Work order. Below are entries. Reproduce exactly the lines between the line holding "even won an award or two" and the line holding "Public Health; and", inclusive, and only those.

Recorded information.
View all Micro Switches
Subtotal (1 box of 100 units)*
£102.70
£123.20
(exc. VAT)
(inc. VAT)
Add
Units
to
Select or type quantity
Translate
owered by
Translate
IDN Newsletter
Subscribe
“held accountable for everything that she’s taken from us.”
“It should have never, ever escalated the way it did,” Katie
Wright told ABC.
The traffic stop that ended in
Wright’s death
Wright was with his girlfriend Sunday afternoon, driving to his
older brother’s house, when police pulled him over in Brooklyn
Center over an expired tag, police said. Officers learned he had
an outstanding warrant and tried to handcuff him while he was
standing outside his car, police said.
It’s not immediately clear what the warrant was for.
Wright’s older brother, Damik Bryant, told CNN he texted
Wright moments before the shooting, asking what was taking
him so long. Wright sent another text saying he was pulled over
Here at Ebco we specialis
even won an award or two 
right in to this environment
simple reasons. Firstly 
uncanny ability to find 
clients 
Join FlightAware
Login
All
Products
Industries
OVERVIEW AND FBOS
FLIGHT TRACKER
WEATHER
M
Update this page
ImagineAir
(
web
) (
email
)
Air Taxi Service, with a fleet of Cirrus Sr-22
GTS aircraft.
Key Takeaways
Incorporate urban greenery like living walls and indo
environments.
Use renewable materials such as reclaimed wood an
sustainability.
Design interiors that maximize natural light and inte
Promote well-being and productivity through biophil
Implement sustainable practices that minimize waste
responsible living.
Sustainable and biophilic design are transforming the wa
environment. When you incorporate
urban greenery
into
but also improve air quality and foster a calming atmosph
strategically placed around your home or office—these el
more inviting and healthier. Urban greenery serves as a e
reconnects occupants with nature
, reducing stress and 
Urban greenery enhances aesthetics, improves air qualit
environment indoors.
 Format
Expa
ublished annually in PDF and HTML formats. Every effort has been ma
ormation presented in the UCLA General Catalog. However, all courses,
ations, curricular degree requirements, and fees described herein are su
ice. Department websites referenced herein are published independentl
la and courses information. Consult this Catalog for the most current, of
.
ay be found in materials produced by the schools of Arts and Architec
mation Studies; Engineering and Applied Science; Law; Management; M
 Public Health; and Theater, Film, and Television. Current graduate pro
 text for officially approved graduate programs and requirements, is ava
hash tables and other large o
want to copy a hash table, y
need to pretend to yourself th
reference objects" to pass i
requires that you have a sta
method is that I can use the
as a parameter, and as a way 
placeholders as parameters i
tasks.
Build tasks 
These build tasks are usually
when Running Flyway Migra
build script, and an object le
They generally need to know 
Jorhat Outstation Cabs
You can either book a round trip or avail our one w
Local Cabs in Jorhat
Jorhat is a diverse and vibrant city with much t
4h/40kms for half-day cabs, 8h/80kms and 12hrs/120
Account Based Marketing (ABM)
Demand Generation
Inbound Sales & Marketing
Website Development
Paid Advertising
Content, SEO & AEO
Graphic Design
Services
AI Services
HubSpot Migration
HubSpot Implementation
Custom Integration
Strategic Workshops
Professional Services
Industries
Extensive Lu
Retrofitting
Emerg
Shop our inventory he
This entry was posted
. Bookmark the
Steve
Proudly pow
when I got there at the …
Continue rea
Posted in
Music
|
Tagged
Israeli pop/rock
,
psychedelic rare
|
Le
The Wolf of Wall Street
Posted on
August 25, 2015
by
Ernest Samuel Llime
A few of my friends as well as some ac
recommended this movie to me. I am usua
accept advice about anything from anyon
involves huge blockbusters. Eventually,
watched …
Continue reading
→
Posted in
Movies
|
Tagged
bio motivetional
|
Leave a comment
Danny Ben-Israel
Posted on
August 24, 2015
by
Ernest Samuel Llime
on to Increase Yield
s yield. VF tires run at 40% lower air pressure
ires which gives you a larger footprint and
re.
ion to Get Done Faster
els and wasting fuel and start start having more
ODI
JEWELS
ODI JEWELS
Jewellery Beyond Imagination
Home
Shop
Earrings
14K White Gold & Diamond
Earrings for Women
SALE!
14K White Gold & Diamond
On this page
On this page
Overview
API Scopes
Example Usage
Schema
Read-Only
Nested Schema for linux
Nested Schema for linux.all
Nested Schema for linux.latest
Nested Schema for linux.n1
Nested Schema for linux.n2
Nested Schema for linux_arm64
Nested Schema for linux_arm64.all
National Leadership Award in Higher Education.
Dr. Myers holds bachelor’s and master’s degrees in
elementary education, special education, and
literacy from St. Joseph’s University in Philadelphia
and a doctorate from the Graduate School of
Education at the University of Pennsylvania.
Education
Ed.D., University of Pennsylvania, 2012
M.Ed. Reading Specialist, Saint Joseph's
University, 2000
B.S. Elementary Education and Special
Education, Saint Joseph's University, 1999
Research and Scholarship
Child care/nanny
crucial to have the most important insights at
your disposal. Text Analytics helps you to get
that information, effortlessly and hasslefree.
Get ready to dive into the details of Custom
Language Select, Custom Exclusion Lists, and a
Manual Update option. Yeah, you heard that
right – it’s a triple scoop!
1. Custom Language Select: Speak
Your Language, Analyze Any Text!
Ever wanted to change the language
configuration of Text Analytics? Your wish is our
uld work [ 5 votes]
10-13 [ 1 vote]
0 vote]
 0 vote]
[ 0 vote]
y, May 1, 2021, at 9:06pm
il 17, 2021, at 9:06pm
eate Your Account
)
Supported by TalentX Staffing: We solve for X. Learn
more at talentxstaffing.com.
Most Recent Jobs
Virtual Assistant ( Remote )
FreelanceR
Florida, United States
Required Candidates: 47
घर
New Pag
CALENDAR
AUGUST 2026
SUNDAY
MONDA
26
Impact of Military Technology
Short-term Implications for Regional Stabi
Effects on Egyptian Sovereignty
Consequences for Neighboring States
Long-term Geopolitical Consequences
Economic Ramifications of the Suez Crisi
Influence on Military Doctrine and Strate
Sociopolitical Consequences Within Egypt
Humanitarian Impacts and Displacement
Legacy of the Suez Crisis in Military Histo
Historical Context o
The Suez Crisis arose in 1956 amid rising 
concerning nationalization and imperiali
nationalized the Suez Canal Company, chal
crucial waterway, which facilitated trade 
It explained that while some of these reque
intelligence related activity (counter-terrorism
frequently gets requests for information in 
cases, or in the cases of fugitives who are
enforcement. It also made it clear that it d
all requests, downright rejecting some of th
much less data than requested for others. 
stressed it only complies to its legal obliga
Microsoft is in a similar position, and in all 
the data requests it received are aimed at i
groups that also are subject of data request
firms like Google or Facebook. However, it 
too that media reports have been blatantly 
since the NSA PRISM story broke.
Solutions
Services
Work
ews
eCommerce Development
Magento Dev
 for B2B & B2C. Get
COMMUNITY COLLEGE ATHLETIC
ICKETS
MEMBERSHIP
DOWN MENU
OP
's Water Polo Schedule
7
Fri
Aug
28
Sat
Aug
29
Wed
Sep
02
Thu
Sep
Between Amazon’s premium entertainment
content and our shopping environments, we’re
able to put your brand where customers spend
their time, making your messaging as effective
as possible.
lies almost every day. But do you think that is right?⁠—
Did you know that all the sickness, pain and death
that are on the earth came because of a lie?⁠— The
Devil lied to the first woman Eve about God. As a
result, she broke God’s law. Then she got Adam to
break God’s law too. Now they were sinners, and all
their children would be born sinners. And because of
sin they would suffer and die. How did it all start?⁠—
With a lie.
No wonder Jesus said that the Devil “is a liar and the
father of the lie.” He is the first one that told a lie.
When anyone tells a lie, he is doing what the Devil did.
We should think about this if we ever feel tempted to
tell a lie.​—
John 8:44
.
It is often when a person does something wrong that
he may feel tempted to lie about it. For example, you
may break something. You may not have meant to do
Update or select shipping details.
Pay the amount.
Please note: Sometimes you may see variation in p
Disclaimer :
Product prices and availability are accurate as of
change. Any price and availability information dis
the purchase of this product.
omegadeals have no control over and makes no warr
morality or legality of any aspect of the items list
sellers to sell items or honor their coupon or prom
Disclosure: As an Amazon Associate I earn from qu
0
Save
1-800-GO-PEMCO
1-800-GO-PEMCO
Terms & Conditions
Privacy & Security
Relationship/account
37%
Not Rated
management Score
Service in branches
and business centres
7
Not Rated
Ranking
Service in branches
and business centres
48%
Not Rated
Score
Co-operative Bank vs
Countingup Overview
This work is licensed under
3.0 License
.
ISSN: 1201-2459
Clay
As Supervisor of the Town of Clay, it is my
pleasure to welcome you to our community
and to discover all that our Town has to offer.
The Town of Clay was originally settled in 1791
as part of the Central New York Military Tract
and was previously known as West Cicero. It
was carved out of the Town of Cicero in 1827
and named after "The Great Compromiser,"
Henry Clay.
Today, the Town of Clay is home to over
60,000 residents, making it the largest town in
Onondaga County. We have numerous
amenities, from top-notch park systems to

Exercise result.
even won an award or two 
right in to this environment
simple reasons. Firstly 
uncanny ability to find 
clients 
Join FlightAware
Login
All
Products
Industries
OVERVIEW AND FBOS
FLIGHT TRACKER
WEATHER
M
Update this page
ImagineAir
(
web
) (
email
)
Air Taxi Service, with a fleet of Cirrus Sr-22
GTS aircraft.
Key Takeaways
Incorporate urban greenery like living walls and indo
environments.
Use renewable materials such as reclaimed wood an
sustainability.
Design interiors that maximize natural light and inte
Promote well-being and productivity through biophil
Implement sustainable practices that minimize waste
responsible living.
Sustainable and biophilic design are transforming the wa
environment. When you incorporate
urban greenery
into
but also improve air quality and foster a calming atmosph
strategically placed around your home or office—these el
more inviting and healthier. Urban greenery serves as a e
reconnects occupants with nature
, reducing stress and 
Urban greenery enhances aesthetics, improves air qualit
environment indoors.
 Format
Expa
ublished annually in PDF and HTML formats. Every effort has been ma
ormation presented in the UCLA General Catalog. However, all courses,
ations, curricular degree requirements, and fees described herein are su
ice. Department websites referenced herein are published independentl
la and courses information. Consult this Catalog for the most current, of
.
ay be found in materials produced by the schools of Arts and Architec
mation Studies; Engineering and Applied Science; Law; Management; M
 Public Health; and Theater, Film, and Television. Current graduate pro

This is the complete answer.